The dissociation among these women was startling.

They frequently complained of feeling numb, like they were “living in a bubble”, that they felt emotionally deadened, as if they were watching their lives unfold before them from a distance.

Most women were directly exposed to physical violence, witnessed physical violence between caregivers, and were directly exposed to sexual and emotional violence as children. Those who were abused both as a child and as an adult tended to experience greater shame and had more mental health problems than those who were only abused as adults.

The women revealed incidents of being slapped, kicked, beaten and even stabbed by their partners. They were also subjected to sexual humiliation, verbal abuse and threats, jealous and controlling behaviour, and financial deprivation – all forms of emotional abuse.

They tried to cope through religion, support from family, counselling, substance misuse and also by “keeping busy” to distract themselves from their emotional pain. By wearing a smile as a “mask” to disguise painful feelings from others, they tried to protect themselves from feeling vulnerable and exposed.

The women interviewed at the Saartjie Baartman Centre were in a transition phase where some had already attempted to alter their identity from victim to survivor, but few could see beyond an identity defined through abuse.

The danger is that crisis intervention often ends at this point, leaving women to perpetuate their psychological investment in an identity blemished by deficit, stigma and shame.

The study shows that negative self-evaluative responses underlie a shame-prone emotional style borne out of repeated exposure to trauma such as intimate partner violence. Chronically traumatised individuals are likely to have shame-based self-esteems, which should be included as a diagnostic criterion for all chronic trauma-based syndromes.

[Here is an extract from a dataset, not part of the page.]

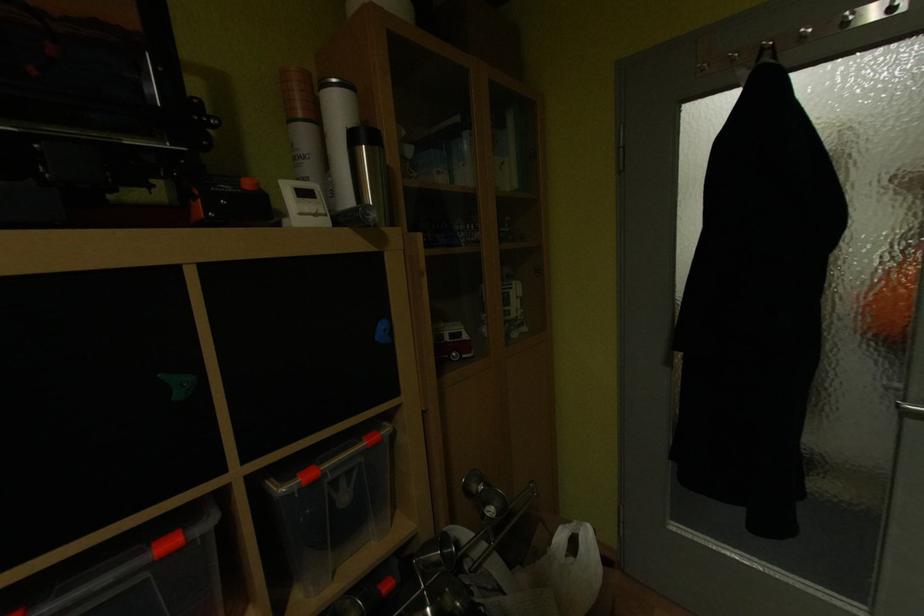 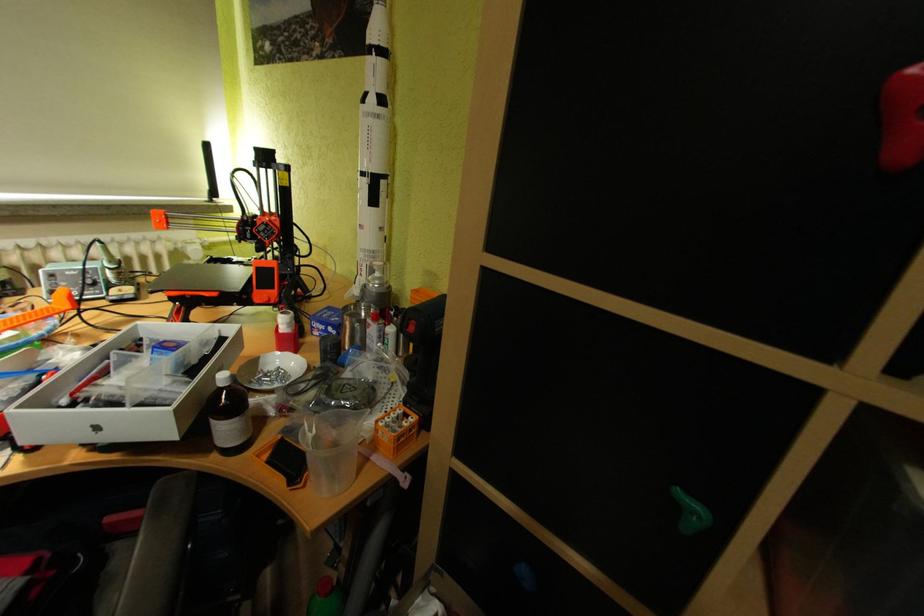 First-person continuous shooting, in which direction is the camera rotating?

The camera's rotation is toward left-down.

Unfortunately, the link between intimate partner violence and shame has been under-researched worldwide. South Africa is no exception in this regard.

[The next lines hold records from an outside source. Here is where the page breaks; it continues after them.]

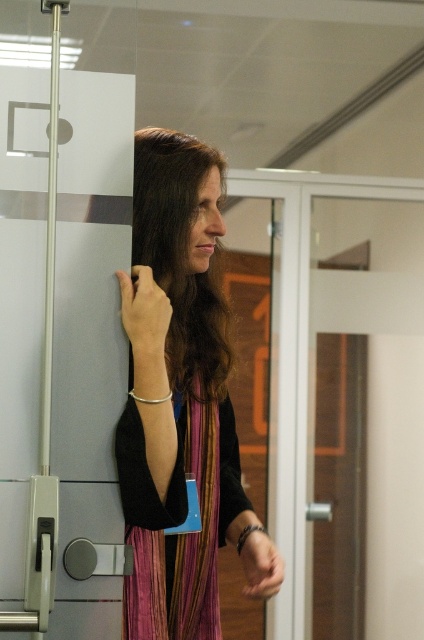 Question: Can you confirm if smooth skin hand at upper left is positioned to the left of matte black hand at lower center?

Choices:
 (A) no
 (B) yes

Answer: (B)

Question: Which object is positioned closest to the transparent glass door at center?

Choices:
 (A) multicolored striped dress at center
 (B) matte black hand at lower center
 (C) smooth skin hand at upper left

Answer: (A)

Question: Does smooth skin hand at upper left appear over matte black hand at lower center?

Choices:
 (A) no
 (B) yes

Answer: (B)

Question: Considering the relative positions of multicolored striped dress at center and smooth skin hand at upper left in the image provided, where is multicolored striped dress at center located with respect to smooth skin hand at upper left?

Choices:
 (A) right
 (B) left

Answer: (A)

Question: Which object is positioned closest to the matte black hand at lower center?

Choices:
 (A) transparent glass door at center
 (B) smooth skin hand at upper left

Answer: (B)

Question: Which point appears closest to the camera in this image?

Choices:
 (A) (248, 586)
 (B) (145, 435)

Answer: (B)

The Domestic Violence Act is not having the desired effect in primary health care settings, at police stations and in the courts. This may be due to the widespread tolerance of the use of violence against women in South Africa.

We require integrated medical and legal responses to address the needs of survivors of intimate partner violence effectively.

We can only hope that continued and sustainable mental health interventions will help these women to construct narratives that will free them of the bondage of a shame-filled, perpetrator-defined identity. Not forgetting their persistent fear, their wishes to die, their numbness, and their sense of dissociation, their descriptions of seeing the world through a “bubble”, a pane of glass. - The Mercury

l Van der Merwe is a post-doctoral fellow in the Department of Psychology at Stellenbosch University. This article is based on her recent doctorate in psychology at the university.